IBA: additional VAT: background and definitions
Budget 2007 announced a business tax reform package including the gradual withdrawal of IBAs and ABAs over four years. Legislation was introduced in FA08 to give effect to those changes. The phased withdrawal of IBA writing down allowances had effect for chargeable periods ending on or after 1 April 2008 for businesses within the charge to CT and 6 April 2008 for businesses within the charge to IT. There are no IBA writing down allowances for the financial year beginning on 1 April 2011 and subsequent years.
The VAT payable on the purchase of a capital asset is broadly determined by the first use of that asset. Generally all the VAT incurred on the purchase of the asset can be claimed back by a VAT registered business on its next VAT return if it is to be used for business purposes to make taxable supplies.
The VAT Capital Goods Scheme adjusts this recovery of VAT if broadly the use of certain capital assets changes later on. If the proportion of use changes later on from taxable (for VAT) to exempt (for VAT) additional VAT is payable by the purchaser.
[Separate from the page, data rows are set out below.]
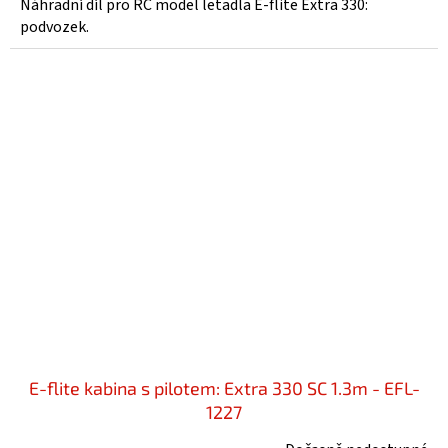
Náhradní díl pro RC model letadla E-flite Extra 330:
podvozek.
E-flite kabina s pilotem: Extra 330 SC 1.3m - EFL-
1227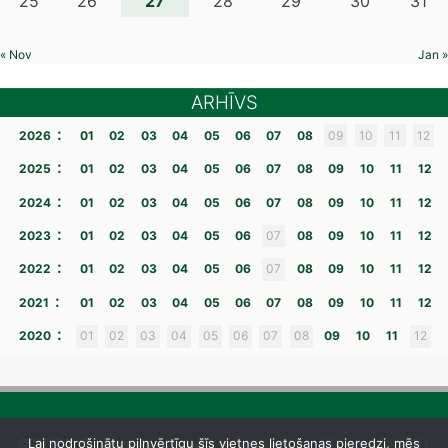
27
25
26
28
29
30
31
« Nov
Jan »
ARHĪVS
:
2026
01
02
03
04
05
06
07
08
09
10
11
12
:
2025
01
02
03
04
05
06
07
08
09
10
11
12
:
2024
01
02
03
04
05
06
07
08
09
10
11
12
:
2023
01
02
03
04
05
06
07
08
09
10
11
12
:
2022
01
02
03
04
05
06
07
08
09
10
11
12
:
2021
01
02
03
04
05
06
07
08
09
10
11
12
:
2020
01
02
03
04
05
06
07
08
09
10
11
12
©2026 Gulbenes novada vidusskola
– [Skolas iela 10,
Lai nodrošinātu pilnvērtīgu šīs vietnes lietošanas pieredzi, mēs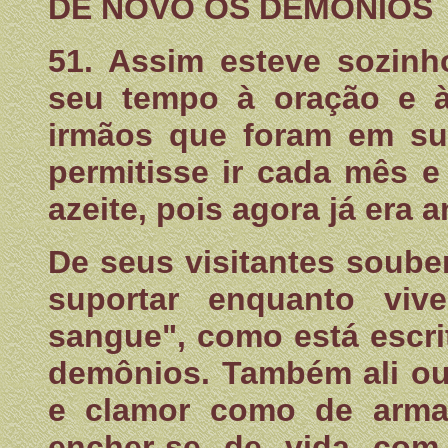
DE NOVO OS DEMÔNIOS
51. Assim esteve sozinh
seu tempo à oração e à 
irmãos que foram em su
permitisse ir cada mês e
azeite, pois agora já era a
De seus visitantes soub
suportar enquanto viv
sangue", como está escri
demônios. Também ali ou
e clamor como de arma
encher-se de vida com 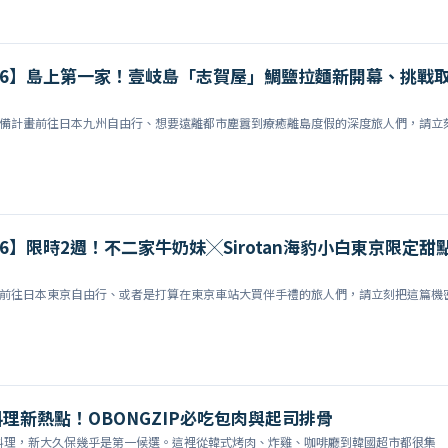
26】島上第一家！壹岐島「志賀屋」鯛鹽拉麵新開幕、挑戰
季準備計畫前往日本九州自由行、想要遠離都市塵囂到療癒離島度假的深度旅人們，請立
26】限時2週！不二家牛奶妹╳Sirotan海豹小白東京限定甜
計畫前往日本東京自由行、或者是打算在東京車站大買伴手禮的旅人們，請立刻把這篇機
理新熱點！OBONGZIP必吃包肉與起司排骨
料理，新大久保幾乎是第一候選。這裡從韓式烤肉、炸雞、咖啡廳到韓國超市都很集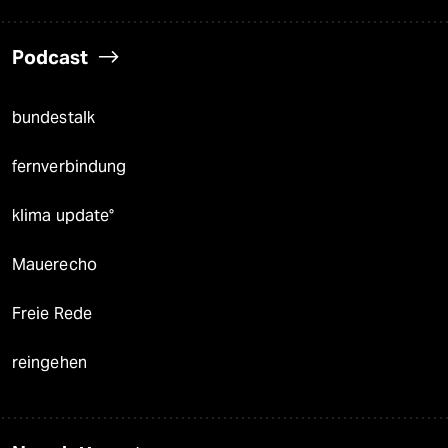
Podcast
bundestalk
fernverbindung
klima update°
Mauerecho
Freie Rede
reingehen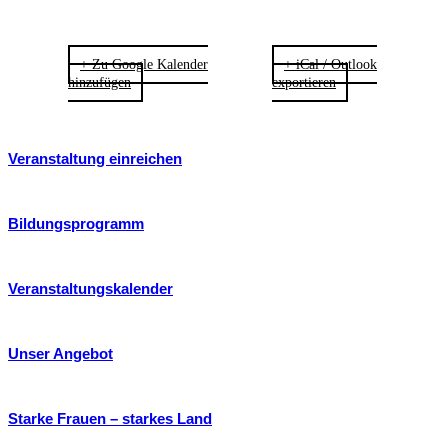
+ Zu Google Kalender
+ iCal / Outlook
hinzufügen
exportieren
Veranstaltung einreichen
Bildungsprogramm
Veranstaltungskalender
Unser Angebot
Starke Frauen – starkes Land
If the proportion of use changes from exempt (for VAT) to taxable (for VAT) additional VAT is repaid by Customs.
The VAT Capital Goods scheme applies to land and buildings worth £250,000 or more. It can result in additional VAT consequences for up to 10 years.
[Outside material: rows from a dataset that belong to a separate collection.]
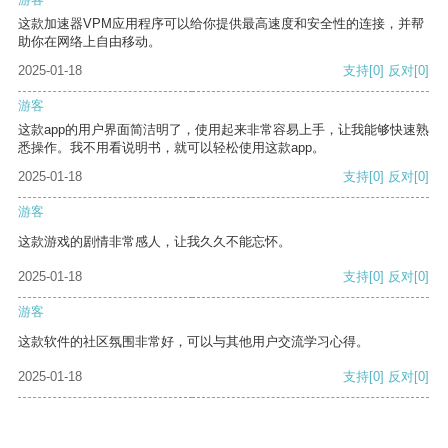
这款加速器VPM应用程序可以给你提供最高速度和安全性的连接，并帮
助你在网络上自由移动。
2025-01-18
支持
[0]
反对
[0]
游客
这款app的用户界面简洁明了，使用起来非常容易上手，让我能够快速熟
悉操作。我不用看说明书，就可以轻松使用这款app。
2025-01-18
支持
[0]
反对
[0]
游客
这款游戏的剧情非常感人，让我久久不能忘怀。
2025-01-18
支持
[0]
反对
[0]
游客
这款软件的社区氛围非常好，可以与其他用户交流学习心得。
2025-01-18
支持
[0]
反对
[0]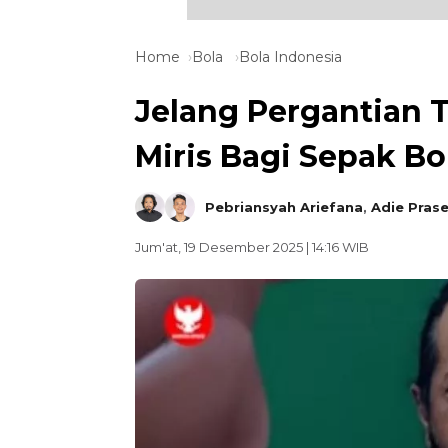
Home
Bola
Bola Indonesia
Jelang Pergantian 
Miris Bagi Sepak Bo
Pebriansyah Ariefana
,
Adie Pras
Jum'at, 19 Desember 2025 | 14:16 WIB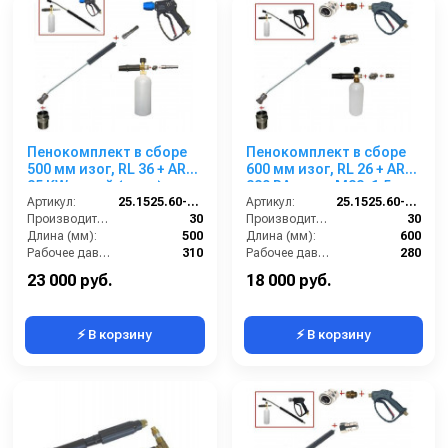
Пенокомплект в сборе
Пенокомплект в сборе
500 мм изог, RL 36 + ARS
600 мм изог, RL 26 + ARS
25 KW синий (нерж);
220 РА; вход М22х1,5ш.
вход М22х1,5ш.
Артикул:
25.1525.60-P36 KW (нерж)
Артикул:
25.1525.60-P26 -6-220
Производительность (л/мин):
30
Производительность (л/мин):
30
Длина (мм):
500
Длина (мм):
600
Рабочее давление (бар):
310
Рабочее давление (бар):
280
Вход:
22х1,5 наружняя резьба
Вход:
22х1,5 наружняя резьба
23 000 руб.
18 000 руб.
⚡ В корзину
⚡ В корзину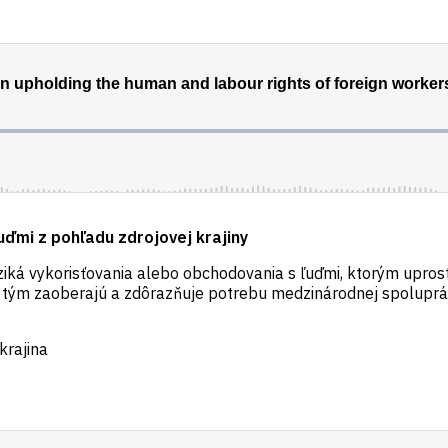
ďmi z pohľadu zdrojovej krajiny
riziká vykorisťovania alebo obchodovania s ľuďmi, ktorým upros
 sa tým zaoberajú a zdôrazňuje potrebu medzinárodnej spoluprác
krajina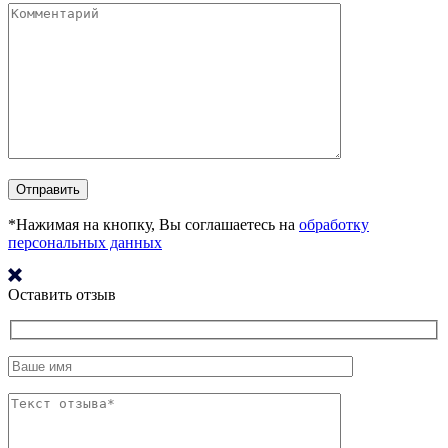
*Нажимая на кнопку, Вы соглашаетесь на
обработку
персональных данных
Оставить отзыв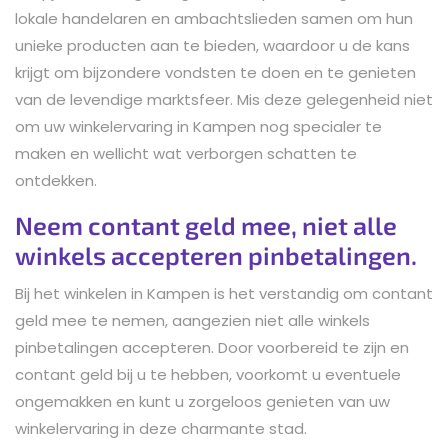
lokale handelaren en ambachtslieden samen om hun
unieke producten aan te bieden, waardoor u de kans
krijgt om bijzondere vondsten te doen en te genieten
van de levendige marktsfeer. Mis deze gelegenheid niet
om uw winkelervaring in Kampen nog specialer te
maken en wellicht wat verborgen schatten te
ontdekken.
Neem contant geld mee, niet alle
winkels accepteren pinbetalingen.
Bij het winkelen in Kampen is het verstandig om contant
geld mee te nemen, aangezien niet alle winkels
pinbetalingen accepteren. Door voorbereid te zijn en
contant geld bij u te hebben, voorkomt u eventuele
ongemakken en kunt u zorgeloos genieten van uw
winkelervaring in deze charmante stad.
An additional VAT liability is the further VAT payable to Customs if the proportion of use of an asset covered by the VAT Capital Goods scheme changes from taxable to exempt.
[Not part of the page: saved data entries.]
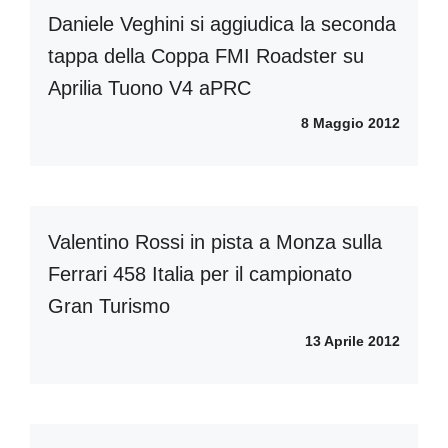
Daniele Veghini si aggiudica la seconda
tappa della Coppa FMI Roadster su
Aprilia Tuono V4 aPRC
8 Maggio 2012
Valentino Rossi in pista a Monza sulla
Ferrari 458 Italia per il campionato
Gran Turismo
13 Aprile 2012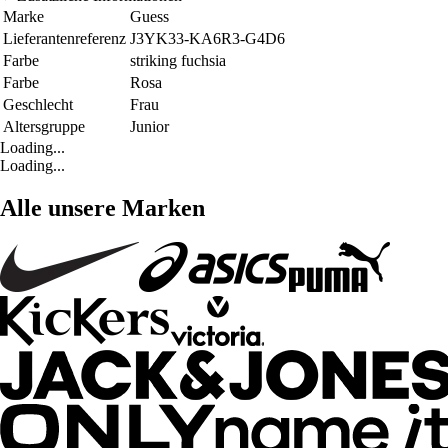
Marke
Guess
Lieferantenreferenz
J3YK33-KA6R3-G4D6
Farbe
striking fuchsia
Farbe
Rosa
Geschlecht
Frau
Altersgruppe
Junior
Loading...
Loading...
Alle unsere Marken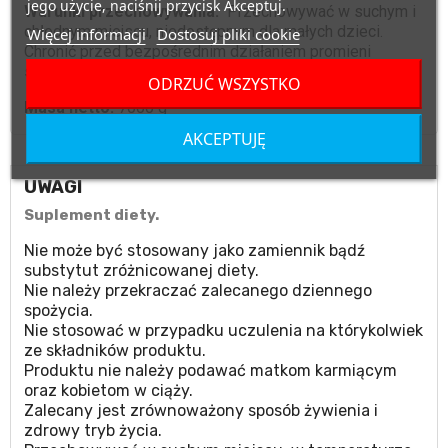
jego użycie, naciśnij przycisk Akceptuj.
Warunki przechowywania:
Przechowywać w suchym i
chłodnym miejscu, niedostępnym dla małych dzieci.
Więcej informacji
Dostosuj pliki cookie
Chronić przed bezpośrednim działaniem promieni
słonecznych.
ODRZUĆ WSZYSTKO
Masa netto:
7000 g
AKCEPTUJĘ
UWAGI
Suplement diety.
Nie może być stosowany jako zamiennik bądź
substytut zróżnicowanej diety.
Nie należy przekraczać zalecanego dziennego
spożycia.
Nie stosować w przypadku uczulenia na którykolwiek
ze składników produktu.
Produktu nie należy podawać matkom karmiącym
oraz kobietom w ciąży.
Zalecany jest zrównoważony sposób żywienia i
zdrowy tryb życia.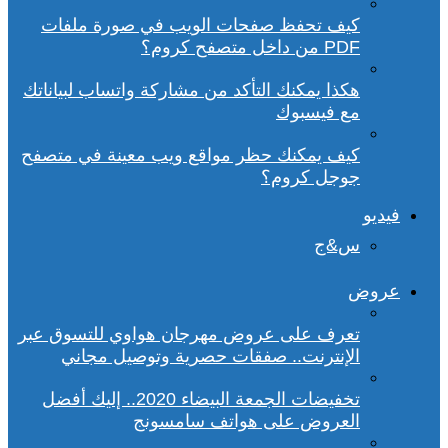
كيف تحفظ صفحات الويب في صورة ملفات
PDF من داخل متصفح كروم؟
هكذا يمكنك التأكد من مشاركة واتساب لبياناتك
مع فيسبوك
كيف يمكنك حظر مواقع ويب معينة في متصفح
جوجل كروم؟
فيديو
س&ج
عروض
تعرف على عروض مهرجان هواوي للتسوق عبر
الإنترنت.. صفقات حصرية وتوصيل مجاني
تخفيضات الجمعة البيضاء 2020.. إليك أفضل
العروض على هواتف سامسونج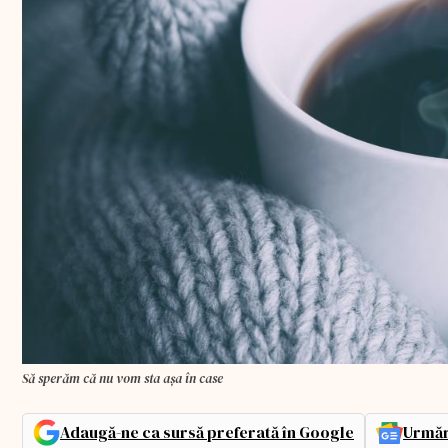
Să sperăm că nu vom sta așa în case
Adaugă-ne ca sursă preferată în Google
Urmăr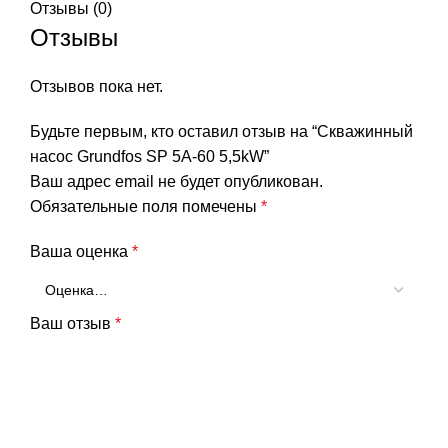
Отзывы (0)
Отзывы
Отзывов пока нет.
Будьте первым, кто оставил отзыв на “Скважинный
насос Grundfos SP 5A-60 5,5kW”
Ваш адрес email не будет опубликован.
Обязательные поля помечены
*
Ваша оценка
*
Ваш отзыв
*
An additional VAT rebate is VAT repayable by Customs when the proportion of use of an asset covered by the VAT Capital Goods scheme changes from exempt to taxable.
The relevant VAT interval is the period used to make the computation which gives rise to the additional VAT payable or the additional VAT rebate.
An additional VAT liability is incurred and an additional VAT rebate arises on the last day of the relevant VAT interval.